Google could make a similar argument. Despite closing down its Chinese search engine in 2010, Google still sells advertisements in China. Lokman Tsui, Google’s former head of free expression for Asia and the Pacific and now an assistant professor at the Chinese University of Hong Kong, says, “If you are a Chinese company and want to reach global audiences, Google is still a really good option.”
This past June, Google’s CEO, Sundar Pichai, said that he wanted the company to properly return to the country. “We want to be in China, serving Chinese users,” he said, speaking at the Code Conference. Tsui says there have been “rumors” that Google’s Play Store may enter China (the company declined to comment). Google’s Android mobile operating system is wildly popular in China, but the company’s ability to extract revenue from that position is limited because the Play Store isn’t available.

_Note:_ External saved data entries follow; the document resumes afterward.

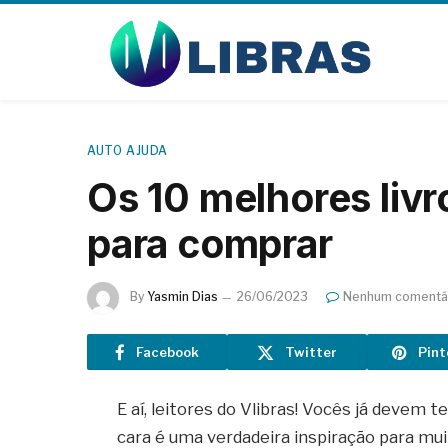
AUTO AJUDA
Os 10 melhores livr
para comprar
By
Yasmin Dias
26/06/2023
Nenhum comentá
Facebook
Twitter
Pint
E aí, leitores do Vlibras! Vocês já devem t
cara é uma verdadeira inspiração para mu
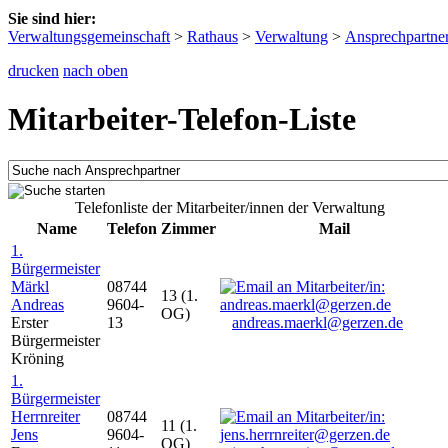
Sie sind hier:
Verwaltungsgemeinschaft
>
Rathaus
>
Verwaltung
>
Ansprechpartne
drucken
nach oben
Mitarbeiter-Telefon-Liste
Telefonliste der Mitarbeiter/innen der Verwaltung
Name
Telefon
Zimmer
Mail
1.
Bürgermeister
Märkl
08744
13 (1.
Andreas
9604-
OG)
Erster
13
andreas.maerkl@gerzen.de
Bürgermeister
Kröning
1.
Bürgermeister
Herrnreiter
08744
11 (1.
Jens
9604-
OG)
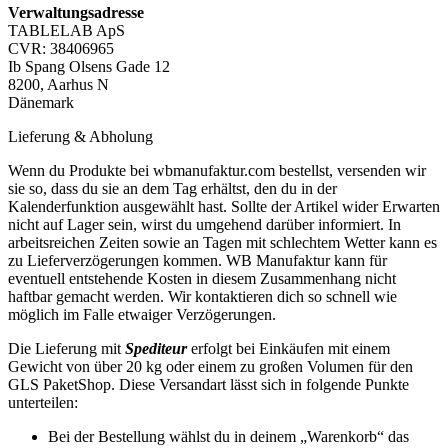
Verwaltungsadresse
TABLELAB ApS
CVR: 38406965
Ib Spang Olsens Gade 12
8200, Aarhus N
Dänemark
Lieferung & Abholung
Wenn du Produkte bei wbmanufaktur.com bestellst, versenden wir
sie so, dass du sie an dem Tag erhältst, den du in der
Kalenderfunktion ausgewählt hast. Sollte der Artikel wider Erwarten
nicht auf Lager sein, wirst du umgehend darüber informiert. In
arbeitsreichen Zeiten sowie an Tagen mit schlechtem Wetter kann es
zu Lieferverzögerungen kommen. WB Manufaktur kann für
eventuell entstehende Kosten in diesem Zusammenhang nicht
haftbar gemacht werden. Wir kontaktieren dich so schnell wie
möglich im Falle etwaiger Verzögerungen.
Die Lieferung mit
Spediteur
erfolgt bei Einkäufen mit einem
Gewicht von über 20 kg oder einem zu großen Volumen für den
GLS PaketShop. Diese Versandart lässt sich in folgende Punkte
unterteilen:
Bei der Bestellung wählst du in deinem „Warenkorb“ das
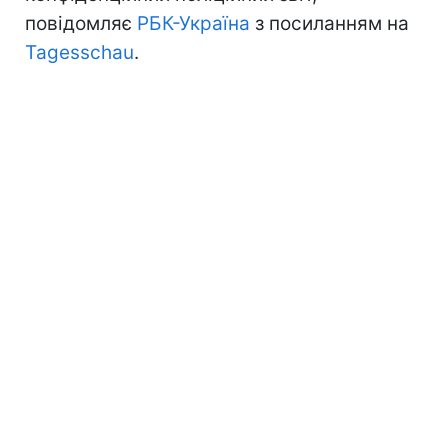
повідомляє
РБК-Україна
з посиланням на
Tagesschau
.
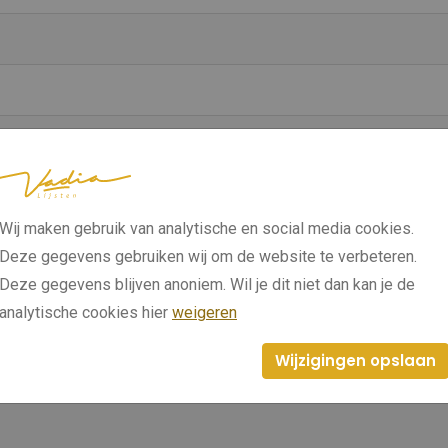
Wij maken gebruik van analytische en social media cookies.
Deze gegevens gebruiken wij om de website te verbeteren.
Deze gegevens blijven anoniem. Wil je dit niet dan kan je de
analytische cookies hier
weigeren
Wijzigingen opslaan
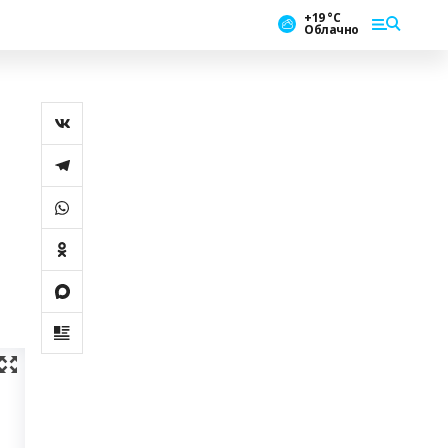
+19 °С
Облачно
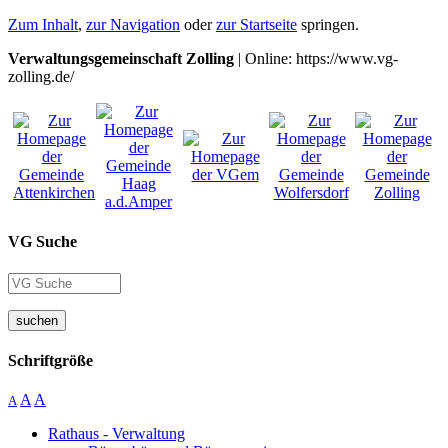
Zum Inhalt
,
zur Navigation
oder
zur Startseite
springen.
Verwaltungsgemeinschaft Zolling
| Online: https://www.vg-
zolling.de/
VG Suche
suchen
Schriftgröße
A
A
A
Rathaus - Verwaltung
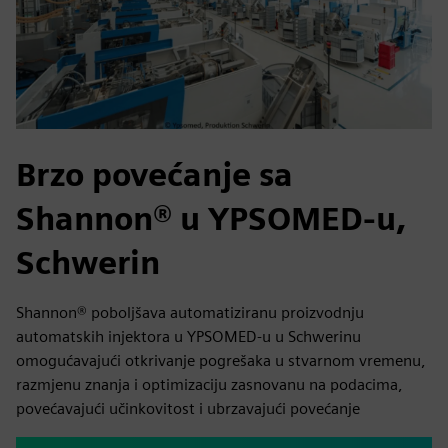
Brzo povećanje sa
Shannon® u YPSOMED-u,
Schwerin
Shannon® poboljšava automatiziranu proizvodnju
automatskih injektora u YPSOMED-u u Schwerinu
omogućavajući otkrivanje pogrešaka u stvarnom vremenu,
razmjenu znanja i optimizaciju zasnovanu na podacima,
povećavajući učinkovitost i ubrzavajući povećanje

Google’s troubled history with Beijing represents a considerable hurdle, however. “They are certainly not trusted,” says Kaiser Kuo, formerly director of international communications at the Chinese search engine Baidu and now the host of the Sinica podcast at China-focused media startup SupChina. Kuo, a well-respected voice on Chinese Internet issues, thinks Facebook’s China prospects look promising. “It’s likely that they will be in with some of their significant services within the coming year,” he says. “There is fairly high-profile engagement with high-ranking Chinese officials and ranking brass at Facebook. You can’t ignore those signals.”
Deal with it
If Facebook does get the green light from Beijing, sticky questions remain about the conditions that would be attached. Would it have to work with a Chinese partner? Would the government require that Facebook store data inside China, making it easier for authorities to access?
Some technical challenges are already clear. Facebook wants to bring everyone into a global network, but Chinese users would be offered very different experiences from those available to their friends in other countries. Sparapani, Facebook’s former policy director, argues that this shouldn’t be hard to do. “You can geo-fence just about anything,” he says. For example, Facebook already occasionally alters what people in different places around the world can see on the site. In 2015 the company blocked users in France, and only France, from viewing a photo of terrorist attack victims. That same year, a photo of a boy urinating on the Indian flag was made unavailable in India. After receiving a request from the U.K. Gambling Commission, Facebook restricted U.K. access to groups promoting raffles.
Regularly censoring Chinese pro-democracy activists would generate much more controversy. Zuckerberg’s overtures to China have already caused some alarm; his recent Beijing trip triggered tweets tagged with #suckerberg. But Zuckerberg doesn’t seem to care. If he were so worried about accusations of cozying up to China, then he probably would not have asked President Xi Jinping to give his baby a Chinese name (Xi declined) or so publicly made nice with his propaganda chief.
Zuckerberg likes to say that Facebook exists to “make the world more open and connected.” China is an important part of this plan. Google made a similar argument when it went to China in 2006: It’s better to be there than not. More connectivity is good, even if you have to make a few sacrifices along the way, such as participating in Chinese censorship.
Would Americans buy that argument? Maybe not. Journalists would write scathing articles. Activists and social-media users would unleash derision. U.S. government officials might express concern. But people would keep using Facebook.
Emily Parker has covered China for the Wall Street Journal and been an advisor in the U.S. State Department. She is the author of Now I Know Who My Comrades Are: Voices from the Internet Underground.